3. Each of the angles AEC, EAC is half a right angle. For the same reason,

4. Each of the angles CEB, EBC is half a right angle; and therefore

5. The whole AEB is a right angle. And because the angle GEF is half a right angle, and EGF a right angle, for it is equal to the interior and opposite angle ECB (I. 29), therefore the remaining angle EFG is half a right angle; wherefore

6. The angle GEF is equal to the angle EFG, and the side

GF is equal to the side EG (I. 6). Again, because the angle at B is half a right angle, and FDB a right angle, for it is equal to the interior and opposite angle. ECB (I. 29), therefore the remaining angle BFD is half a right angle; wherefore

7. The angle at B is equal to the angle BFD, and the side DF

is equal to the side DB (I. 6). And because AC is equal to CE, the square on AC is equal to the square on CE; therefore

8. The squares on AC, CE are double of the square on AC; but the square on AE is equal to the squares on AC, CE (I. 47), because ACE is a right angle; therefore

9. The square on AE is double of the square on AC. Again, because EG is equal to GF, the square on EG is equal to the square on GF; therefore

10. The squares on EG, GF are double of the square on GF; but the square on EF is equal to the squares on EG, GF (I. 47); therefore

11. The square on EF is double of the square on GF; and GF is equal to CD (I. 34); therefore

12. The square on EF is double of the square on CD; but the square on AE is double of the square on AC; therefore

13. The squares on AE, EF are double of the squares on AC,

CD; but the square on AF is equal to the squares on AE, EF, because AEF is a right angle (I. 47); therefore

14. The square on AF is double of the squares on AC, CD; but the squares on AD, DF are equal to the square on AF, because the angle ADF is a right angle (I. 47); therefore

15. The squares on AD, DF are double of the squares on AC,

CD;

and DF is equal to DB; therefore

16. The squares on AD, DB are double of the squares on AC,

CD.
If therefore a straight line be divided, &c.

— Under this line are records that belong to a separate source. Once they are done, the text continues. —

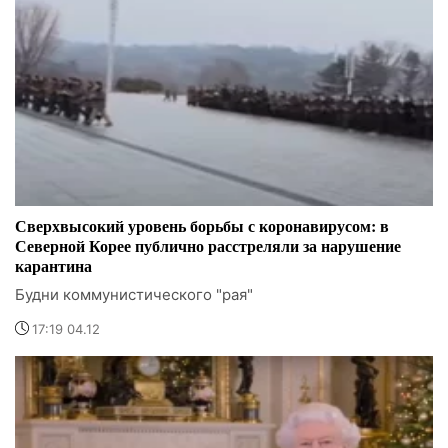
Сверхвысокий уровень борьбы с коронавирусом: в
Северной Корее публично расстреляли за нарушение
карантина
Будни коммунистического "рая"
17:19 04.12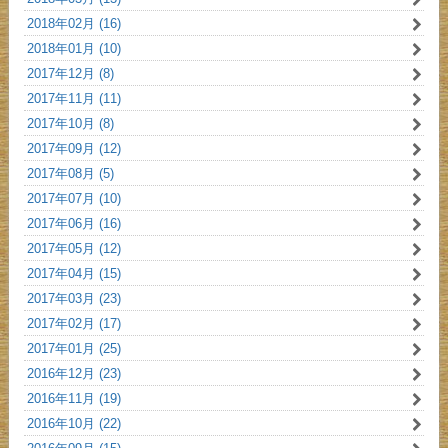
2018年02月 (16)
2018年01月 (10)
2017年12月 (8)
2017年11月 (11)
2017年10月 (8)
2017年09月 (12)
2017年08月 (5)
2017年07月 (10)
2017年06月 (16)
2017年05月 (12)
2017年04月 (15)
2017年03月 (23)
2017年02月 (17)
2017年01月 (25)
2016年12月 (23)
2016年11月 (19)
2016年10月 (22)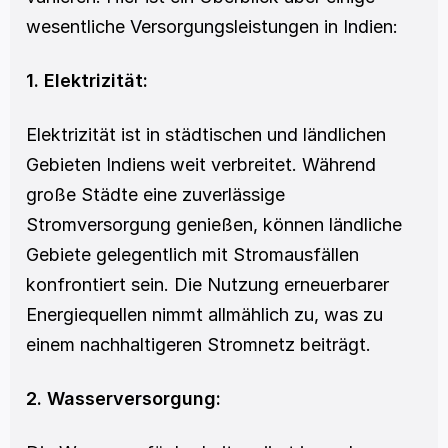
wesentliche Versorgungsleistungen in Indien:
1. Elektrizität:
Elektrizität ist in städtischen und ländlichen 
Gebieten Indiens weit verbreitet. Während 
große Städte eine zuverlässige 
Stromversorgung genießen, können ländliche 
Gebiete gelegentlich mit Stromausfällen 
konfrontiert sein. Die Nutzung erneuerbarer 
Energiequellen nimmt allmählich zu, was zu 
einem nachhaltigeren Stromnetz beiträgt.
2. Wasserversorgung: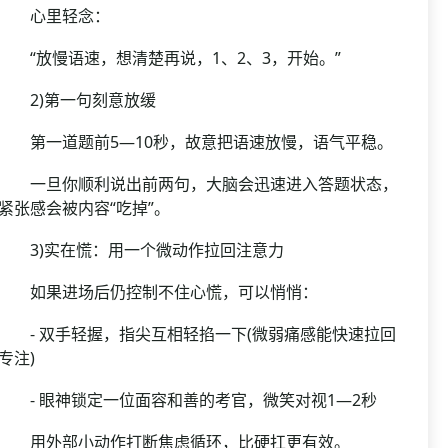
心里轻念：
“放慢语速，想清楚再说，1、2、3，开始。”
2)第一句刻意放缓
第一道题前5—10秒，故意把语速放慢，语气平稳。
一旦你顺利说出前两句，大脑会迅速进入答题状态，
紧张感会被内容“吃掉”。
3)实在慌：用一个微动作拉回注意力
如果进场后仍控制不住心慌，可以悄悄：
- 双手轻握，指尖互相轻掐一下(微弱痛感能快速拉回
专注)
- 眼神锁定一位面容和善的考官，微笑对视1—2秒
用外部小动作打断焦虑循环，比硬扛更有效。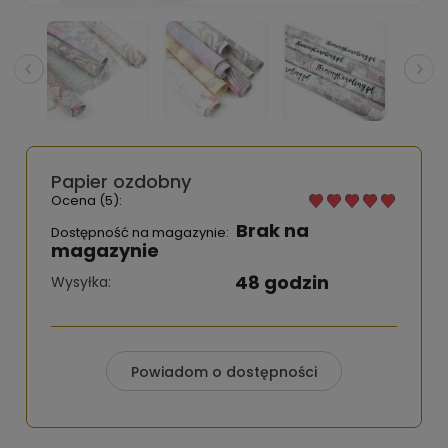
Papier ozdobny
Ocena (5):
Brak na
Dostępność na magazynie:
magazynie
48 godzin
Wysyłka:
Powiadom o dostępności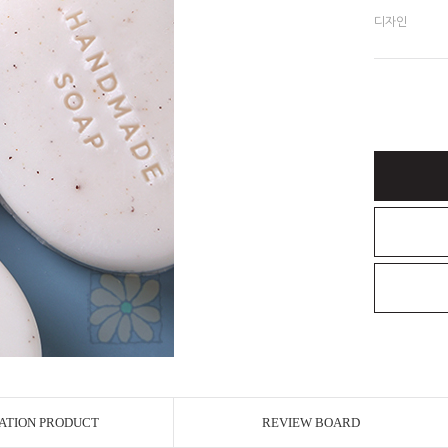
디자인
ATION PRODUCT
REVIEW BOARD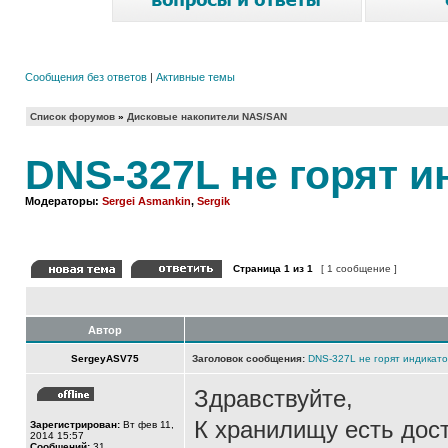
Сообщения без ответов
|
Активные темы
Список форумов
»
Дисковые накопители NAS/SAN
DNS-327L не горят 
Модераторы:
Sergei Asmankin
,
Sergik
Страница
1
из
1
[ 1 сообщение ]
Автор
SergeyASV75
Заголовок сообщения:
DNS-327L не горят индикат
Здравствуйте,
К хранилищу есть дос
Зарегистрирован:
Вт фев 11,
2014 15:57
Сообщений:
31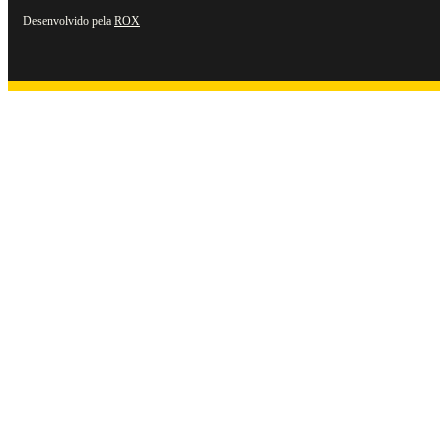
Desenvolvido pela
ROX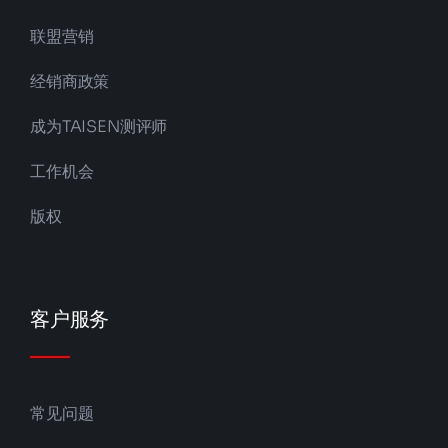
联盟营销
经销商政策
成为TAISEN测评师
工作机会
版权
客户服务
常见问题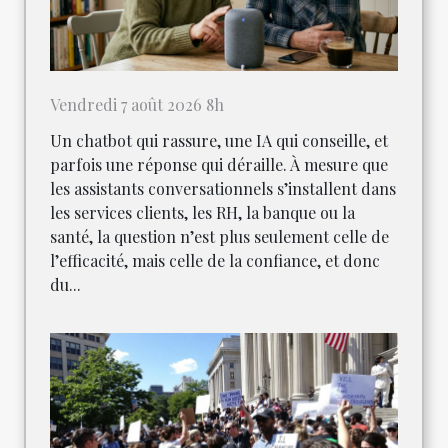
Vendredi 7 août 2026 8h
Un chatbot qui rassure, une IA qui conseille, et
parfois une réponse qui déraille. À mesure que
les assistants conversationnels s’installent dans
les services clients, les RH, la banque ou la
santé, la question n’est plus seulement celle de
l’efficacité, mais celle de la confiance, et donc
du...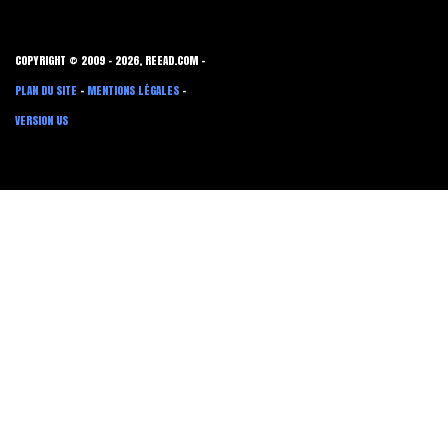
COPYRIGHT © 2009 - 2026, REEAD.COM -
PLAN DU SITE
-
MENTIONS LÉGALES
-
VERSION US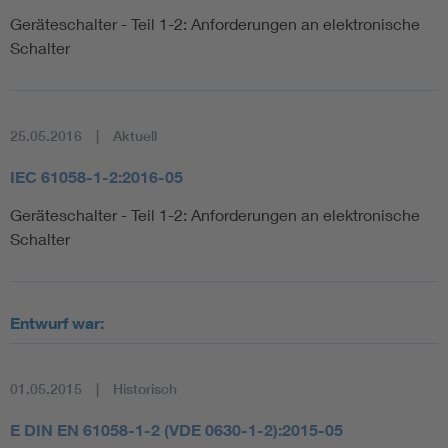
Geräteschalter - Teil 1-2: Anforderungen an elektronische
Schalter
25.05.2016
Aktuell
IEC 61058-1-2:2016-05
Geräteschalter - Teil 1-2: Anforderungen an elektronische
Schalter
Entwurf war:
01.05.2015
Historisch
E DIN EN 61058-1-2 (VDE 0630-1-2):2015-05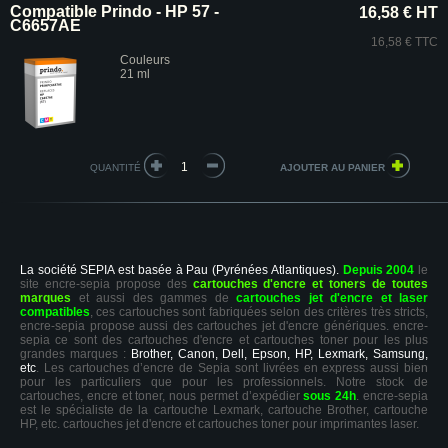
Compatible Prindo - HP 57 -
16,58 € HT
C6657AE
16,58 € TTC
Couleurs
21 ml
QUANTITÉ
La société SEPIA est basée à Pau (Pyrénées Atlantiques).
Depuis 2004
le
site encre-sepia propose des
cartouches d'encre et toners de toutes
marques
et aussi des gammes de
cartouches jet d'encre et laser
compatibles
, ces cartouches sont fabriquées selon des critères très stricts,
encre-sepia propose aussi des cartouches jet d'encre génériques. encre-
sepia ce sont des cartouches d'encre et cartouches toner pour les plus
grandes marques :
Brother, Canon, Dell, Epson, HP, Lexmark, Samsung,
etc
. Les cartouches d’encre de Sepia sont livrées en express aussi bien
pour les particuliers que pour les professionnels. Notre stock de
cartouches, encre et toner, nous permet d’expédier
sous 24h
. encre-sepia
est le spécialiste de la cartouche Lexmark, cartouche Brother, cartouche
HP, etc. cartouches jet d'encre et cartouches toner pour imprimantes laser.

Q.E.D.

PROPOSITION 10.-Theorem.

If a straight line be bisected, and produced to any point, the square on the vhole line thus produced, and the square on the part of it produced, are together double of the square on half the line bisected, and of the square on the line made up of the half and the part produced.

Let the straight line AB be bisected in C, and produced to the point D.

Then the squares on AD, DB, shall be double of the squares on AC, CD.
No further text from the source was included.